Monday, October 17, 2016

Wrestling with God, Part 3

Introduction 
            Jesus Christ changed Sara's life at Pleasant Grove United Methodist Church. Sara was deeply depressed, addicted to heroine, and on the verge of suicide. Jesus welcomed her with open arms through the people of our church and led her down the road to recovery. (Watch a video of Sara's testimony here.)
            I think about Sara’s story and how she wrestled—wrestled with depression, wrestled with addiction. It was a life or death struggle, but Sara did not wrestle alone. There were so many people who helped her wrestle or who wrestled on her behalf.  For the sake of time, I had to cut the footage of her testimony down to just over 4 minutes. There’s no way we could tell all the people who helped Sara—family members who stepped in and took care of Sara, rehab programs that intervened with professional help, people from other churches who were the hands of Christ to Sara, and so many others. All of these wrestled with God on her behalf. Who knows how many prayers were lifted up for Sara?

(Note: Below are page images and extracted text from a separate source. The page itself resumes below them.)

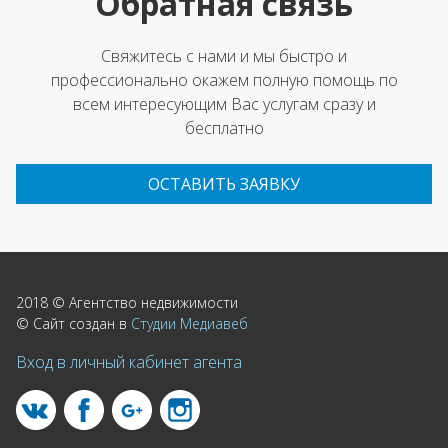
Обратная связь
Свяжитесь с нами и мы быстро и
профессионально окажем полную помощь по
всем интересующим Вас услугам сразу и
бесплатно
ОСТАВИТЬ ЗАЯВКУ
2018 © Агентство недвижимости
© Сайт создан в
Студии Медиавеб
Вход в личный кабинет агента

            Prayer is essential to the Christian life. It is not just part of the Christian life. It is the Christian life. Martin Luther said, “To be a Christian without prayer is no more possible than to be alive without breathing.” Prayer is powerful. It changes situations. It changes us. Most importantly, it draws us into God’s embrace.
            Today, we will finish our study of the fascinating Bible story of Jacob wrestling with God. We will consider how we wrestle with God in prayer and the effect it has. 
            As a young man, Jacob was incredibly deceitful and cheated his twin brother, Esau, out of his claim to the family blessing and inheritance. Esau was furious with Jacob and vowed to kill him. Jacob fled into exile where he lived for about 20 years. During that time, God blessed Jacob with wives and children and servants and wealth. And as Jacob matured, he realized he must face his brother Esau. He decided to return home—not knowing if Esau would offer mercy or retribution.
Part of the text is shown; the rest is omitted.